> [What you are asked to do]:
Among the records that follow, count the lines with the string "point"; report only that count.

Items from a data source
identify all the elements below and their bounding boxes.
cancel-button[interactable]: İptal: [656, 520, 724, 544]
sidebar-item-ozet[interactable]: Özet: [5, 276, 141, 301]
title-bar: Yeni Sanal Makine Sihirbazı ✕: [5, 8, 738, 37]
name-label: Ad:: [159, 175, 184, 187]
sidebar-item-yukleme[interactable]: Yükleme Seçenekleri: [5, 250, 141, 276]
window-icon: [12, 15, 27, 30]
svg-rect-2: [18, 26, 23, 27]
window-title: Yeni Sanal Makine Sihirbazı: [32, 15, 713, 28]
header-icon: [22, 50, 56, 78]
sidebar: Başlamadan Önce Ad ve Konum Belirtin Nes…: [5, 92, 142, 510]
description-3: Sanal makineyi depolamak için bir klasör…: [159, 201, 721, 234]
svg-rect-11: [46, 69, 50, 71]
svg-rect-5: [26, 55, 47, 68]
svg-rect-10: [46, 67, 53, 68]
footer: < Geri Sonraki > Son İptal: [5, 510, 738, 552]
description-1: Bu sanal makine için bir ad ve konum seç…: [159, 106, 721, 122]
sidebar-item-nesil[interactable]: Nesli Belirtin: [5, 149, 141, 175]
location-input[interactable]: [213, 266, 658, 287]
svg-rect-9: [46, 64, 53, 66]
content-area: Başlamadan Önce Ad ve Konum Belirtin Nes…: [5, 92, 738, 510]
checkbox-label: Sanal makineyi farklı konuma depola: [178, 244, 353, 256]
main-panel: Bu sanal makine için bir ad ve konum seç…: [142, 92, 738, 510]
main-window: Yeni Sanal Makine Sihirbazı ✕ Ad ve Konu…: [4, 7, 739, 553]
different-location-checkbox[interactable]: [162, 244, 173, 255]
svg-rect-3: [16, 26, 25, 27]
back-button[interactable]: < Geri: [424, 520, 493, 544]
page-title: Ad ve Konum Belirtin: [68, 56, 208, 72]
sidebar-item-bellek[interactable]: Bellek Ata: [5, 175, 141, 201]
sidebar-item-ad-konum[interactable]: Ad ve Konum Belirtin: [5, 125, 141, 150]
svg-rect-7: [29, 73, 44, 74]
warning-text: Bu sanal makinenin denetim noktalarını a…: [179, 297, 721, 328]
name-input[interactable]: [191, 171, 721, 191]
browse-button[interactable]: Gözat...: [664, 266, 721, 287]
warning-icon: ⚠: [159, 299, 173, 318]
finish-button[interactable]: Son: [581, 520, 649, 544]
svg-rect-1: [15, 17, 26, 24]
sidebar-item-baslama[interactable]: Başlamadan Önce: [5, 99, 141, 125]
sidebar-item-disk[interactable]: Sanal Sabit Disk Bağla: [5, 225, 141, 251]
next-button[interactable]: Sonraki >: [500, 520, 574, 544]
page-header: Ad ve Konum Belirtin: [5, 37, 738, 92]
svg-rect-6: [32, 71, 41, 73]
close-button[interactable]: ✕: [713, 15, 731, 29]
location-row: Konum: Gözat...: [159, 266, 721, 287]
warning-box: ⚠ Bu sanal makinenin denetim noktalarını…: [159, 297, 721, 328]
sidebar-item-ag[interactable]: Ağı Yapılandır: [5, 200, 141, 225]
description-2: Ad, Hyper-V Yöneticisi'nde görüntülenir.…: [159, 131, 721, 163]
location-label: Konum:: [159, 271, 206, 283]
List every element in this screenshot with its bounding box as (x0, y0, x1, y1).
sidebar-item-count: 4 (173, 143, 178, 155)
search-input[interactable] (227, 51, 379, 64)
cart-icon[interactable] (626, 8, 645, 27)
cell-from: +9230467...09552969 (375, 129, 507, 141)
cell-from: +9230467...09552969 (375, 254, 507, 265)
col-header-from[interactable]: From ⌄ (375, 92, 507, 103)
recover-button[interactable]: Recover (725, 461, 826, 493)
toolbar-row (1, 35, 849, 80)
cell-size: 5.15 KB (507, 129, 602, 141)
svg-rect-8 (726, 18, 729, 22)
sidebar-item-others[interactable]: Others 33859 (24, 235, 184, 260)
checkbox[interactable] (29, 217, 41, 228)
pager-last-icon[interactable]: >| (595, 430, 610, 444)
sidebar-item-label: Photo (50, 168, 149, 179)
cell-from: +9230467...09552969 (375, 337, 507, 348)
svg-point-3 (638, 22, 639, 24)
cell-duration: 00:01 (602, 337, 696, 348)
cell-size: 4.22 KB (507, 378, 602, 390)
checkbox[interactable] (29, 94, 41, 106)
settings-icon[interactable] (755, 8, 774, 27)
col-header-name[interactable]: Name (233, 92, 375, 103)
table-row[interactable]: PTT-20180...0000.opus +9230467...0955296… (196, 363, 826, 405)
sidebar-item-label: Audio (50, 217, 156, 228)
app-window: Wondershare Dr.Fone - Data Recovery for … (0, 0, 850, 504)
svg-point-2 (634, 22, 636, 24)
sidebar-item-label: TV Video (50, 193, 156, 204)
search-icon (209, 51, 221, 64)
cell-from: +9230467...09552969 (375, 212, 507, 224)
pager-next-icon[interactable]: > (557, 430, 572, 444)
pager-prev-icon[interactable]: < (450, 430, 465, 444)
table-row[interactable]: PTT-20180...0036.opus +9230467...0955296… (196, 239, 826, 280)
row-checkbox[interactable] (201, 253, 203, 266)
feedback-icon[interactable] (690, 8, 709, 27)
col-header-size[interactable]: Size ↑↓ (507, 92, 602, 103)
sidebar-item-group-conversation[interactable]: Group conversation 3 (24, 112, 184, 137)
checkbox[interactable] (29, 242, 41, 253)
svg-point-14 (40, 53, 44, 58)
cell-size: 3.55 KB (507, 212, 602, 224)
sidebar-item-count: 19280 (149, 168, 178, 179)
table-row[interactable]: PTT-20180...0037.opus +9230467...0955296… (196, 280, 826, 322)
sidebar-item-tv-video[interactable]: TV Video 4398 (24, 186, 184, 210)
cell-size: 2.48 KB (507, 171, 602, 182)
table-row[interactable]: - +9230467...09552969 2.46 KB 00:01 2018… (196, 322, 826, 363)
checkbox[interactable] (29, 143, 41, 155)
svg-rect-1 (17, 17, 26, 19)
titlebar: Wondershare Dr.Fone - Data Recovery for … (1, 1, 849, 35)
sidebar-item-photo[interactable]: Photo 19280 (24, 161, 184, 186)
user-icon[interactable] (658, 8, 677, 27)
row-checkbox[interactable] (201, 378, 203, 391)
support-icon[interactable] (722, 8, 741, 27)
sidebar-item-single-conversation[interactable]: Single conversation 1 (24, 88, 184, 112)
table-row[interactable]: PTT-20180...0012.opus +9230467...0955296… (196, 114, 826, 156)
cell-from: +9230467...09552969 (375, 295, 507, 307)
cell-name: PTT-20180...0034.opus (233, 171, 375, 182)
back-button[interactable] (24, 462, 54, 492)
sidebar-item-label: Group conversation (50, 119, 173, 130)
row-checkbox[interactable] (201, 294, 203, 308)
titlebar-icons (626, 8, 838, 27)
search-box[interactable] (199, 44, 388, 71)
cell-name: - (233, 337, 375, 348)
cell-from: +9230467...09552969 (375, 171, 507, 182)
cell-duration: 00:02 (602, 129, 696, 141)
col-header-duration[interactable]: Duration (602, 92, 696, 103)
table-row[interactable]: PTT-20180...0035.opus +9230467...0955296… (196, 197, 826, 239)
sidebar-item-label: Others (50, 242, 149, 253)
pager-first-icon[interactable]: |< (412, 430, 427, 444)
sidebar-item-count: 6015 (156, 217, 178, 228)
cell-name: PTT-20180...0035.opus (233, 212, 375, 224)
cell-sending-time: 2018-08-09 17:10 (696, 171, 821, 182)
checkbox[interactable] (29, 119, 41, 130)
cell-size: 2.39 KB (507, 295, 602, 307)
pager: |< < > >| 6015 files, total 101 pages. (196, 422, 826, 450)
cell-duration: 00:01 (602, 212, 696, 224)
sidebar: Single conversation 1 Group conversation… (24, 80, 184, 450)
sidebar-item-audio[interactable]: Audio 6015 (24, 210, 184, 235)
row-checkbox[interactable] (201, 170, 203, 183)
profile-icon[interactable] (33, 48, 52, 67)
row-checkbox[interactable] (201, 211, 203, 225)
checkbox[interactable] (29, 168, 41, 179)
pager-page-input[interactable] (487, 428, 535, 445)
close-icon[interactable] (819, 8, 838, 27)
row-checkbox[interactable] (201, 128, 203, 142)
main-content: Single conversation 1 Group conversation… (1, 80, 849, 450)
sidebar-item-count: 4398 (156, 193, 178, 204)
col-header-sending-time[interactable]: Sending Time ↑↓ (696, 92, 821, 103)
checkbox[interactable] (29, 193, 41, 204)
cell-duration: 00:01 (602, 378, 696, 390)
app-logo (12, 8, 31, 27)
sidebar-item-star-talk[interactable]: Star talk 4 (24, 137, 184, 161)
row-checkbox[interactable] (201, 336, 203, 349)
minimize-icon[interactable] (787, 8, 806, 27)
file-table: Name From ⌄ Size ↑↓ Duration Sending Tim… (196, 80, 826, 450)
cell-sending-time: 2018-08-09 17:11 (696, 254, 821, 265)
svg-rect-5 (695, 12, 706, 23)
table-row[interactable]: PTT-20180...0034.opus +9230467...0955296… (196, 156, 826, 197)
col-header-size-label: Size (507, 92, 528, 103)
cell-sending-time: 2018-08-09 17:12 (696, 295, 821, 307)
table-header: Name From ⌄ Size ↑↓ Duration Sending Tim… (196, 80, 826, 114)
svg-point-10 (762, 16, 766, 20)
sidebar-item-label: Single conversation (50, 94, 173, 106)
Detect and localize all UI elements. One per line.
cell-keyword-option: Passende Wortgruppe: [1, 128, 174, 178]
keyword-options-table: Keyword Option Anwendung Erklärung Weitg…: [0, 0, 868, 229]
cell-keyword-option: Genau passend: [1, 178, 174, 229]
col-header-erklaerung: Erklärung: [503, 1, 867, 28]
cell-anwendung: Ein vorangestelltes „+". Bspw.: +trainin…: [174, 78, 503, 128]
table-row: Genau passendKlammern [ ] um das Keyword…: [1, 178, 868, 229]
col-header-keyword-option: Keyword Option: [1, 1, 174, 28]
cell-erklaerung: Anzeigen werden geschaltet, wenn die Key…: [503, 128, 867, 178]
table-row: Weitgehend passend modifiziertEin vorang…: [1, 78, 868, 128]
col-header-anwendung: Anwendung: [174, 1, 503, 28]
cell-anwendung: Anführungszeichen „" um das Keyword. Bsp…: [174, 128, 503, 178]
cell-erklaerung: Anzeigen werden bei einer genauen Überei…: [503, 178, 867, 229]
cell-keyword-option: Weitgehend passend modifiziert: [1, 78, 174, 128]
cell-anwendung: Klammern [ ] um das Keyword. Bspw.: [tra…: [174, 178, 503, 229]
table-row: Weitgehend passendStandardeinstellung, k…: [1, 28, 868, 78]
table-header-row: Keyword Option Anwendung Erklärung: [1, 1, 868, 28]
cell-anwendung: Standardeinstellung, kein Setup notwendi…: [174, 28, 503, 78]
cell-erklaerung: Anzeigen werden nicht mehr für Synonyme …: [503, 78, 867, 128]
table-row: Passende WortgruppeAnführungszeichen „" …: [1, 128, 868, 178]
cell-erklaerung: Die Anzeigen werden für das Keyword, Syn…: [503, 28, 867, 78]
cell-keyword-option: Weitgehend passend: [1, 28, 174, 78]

> [Solution to this exercise]:
4